• [WHAT YOU HAVE TO DO] Everything from the line containing "Leggi tutto" through the last line of the data below is to be retyped exactly, apart from the pictures.

• [WORKING DATA]
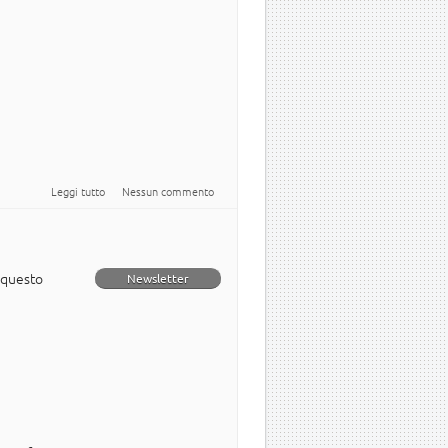
su Newsletter italiana numero 12 del 2011
Leggi tutto
Nessun commento
 questo
Newsletter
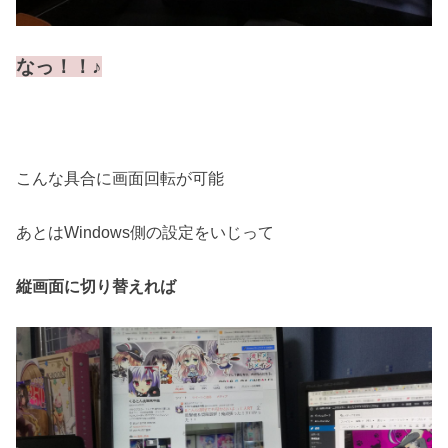
なっ！！♪
こんな具合に画面回転が可能
あとはWindows側の設定をいじって
縦画面に切り替えれば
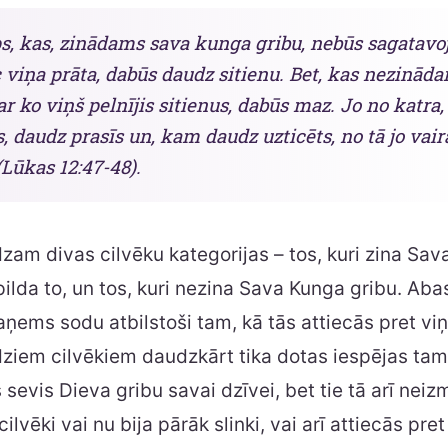
s, kas, zinādams sava kunga gribu, nebūs sagatavoj
c viņa prāta, dabūs daudz sitienu. Bet, kas nezinād
, ar ko viņš pelnījis sitienus, dabūs maz. Jo no katra
, daudz prasīs un, kam daudz uzticēts, no tā jo vai
 (Lūkas 12:47-48).
am divas cilvēku kategorijas – tos, kuri zina Sa
pilda to, un tos, kuri nezina Sava Kunga gribu. Aba
aņems sodu atbilstoši tam, kā tās attiecās pret vi
ziem cilvēkiem daudzkārt tika dotas iespējas tam, 
 sevis Dieva gribu savai dzīvei, bet tie tā arī neiz
cilvēki vai nu bija pārāk slinki, vai arī attiecās pr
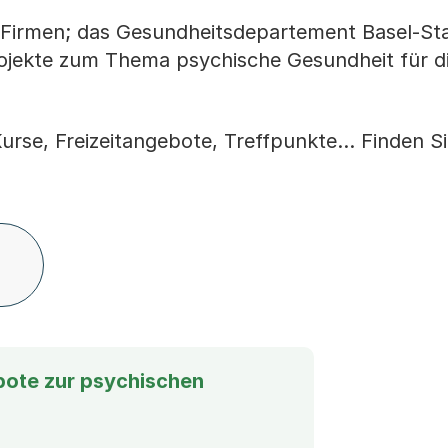
r Firmen; das Gesundheitsdepartement Basel-Sta
jekte zum Thema psychische Gesundheit für di
rse, Freizeitangebote, Treffpunkte... Finden Si
ote zur psychischen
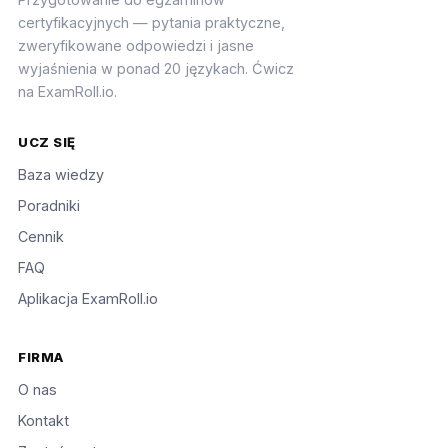
certyfikacyjnych — pytania praktyczne,
zweryfikowane odpowiedzi i jasne
wyjaśnienia w ponad 20 językach. Ćwicz
na ExamRoll.io.
UCZ SIĘ
Baza wiedzy
Poradniki
Cennik
FAQ
Aplikacja ExamRoll.io
FIRMA
O nas
Kontakt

• [REPLY]
Leggi tutto
Nessun commento
 questo
Newsletter
なっ！！♪
こんな具合に画面回転が可能
あとはWindows側の設定をいじって
縦画面に切り替えれば
s, kas, zinādams sava kunga gribu, nebūs sagatavoj
c viņa prāta, dabūs daudz sitienu. Bet, kas nezinād
, ar ko viņš pelnījis sitienus, dabūs maz. Jo no katra
, daudz prasīs un, kam daudz uzticēts, no tā jo vai
 (Lūkas 12:47-48).
am divas cilvēku kategorijas – tos, kuri zina Sa
pilda to, un tos, kuri nezina Sava Kunga gribu. Aba
aņems sodu atbilstoši tam, kā tās attiecās pret vi
ziem cilvēkiem daudzkārt tika dotas iespējas tam, 
 sevis Dieva gribu savai dzīvei, bet tie tā arī neiz
cilvēki vai nu bija pārāk slinki, vai arī attiecās pr
r Firmen; das Gesundheitsdepartement Basel-Sta
jekte zum Thema psychische Gesundheit für di
rse, Freizeitangebote, Treffpunkte... Finden Si
ote zur psychischen
certyfikacyjnych — pytania praktyczne,
zweryfikowane odpowiedzi i jasne
wyjaśnienia w ponad 20 językach. Ćwicz
na ExamRoll.io.
UCZ SIĘ
Baza wiedzy
Poradniki
Cennik
FAQ
Aplikacja ExamRoll.io
FIRMA
O nas
Kontakt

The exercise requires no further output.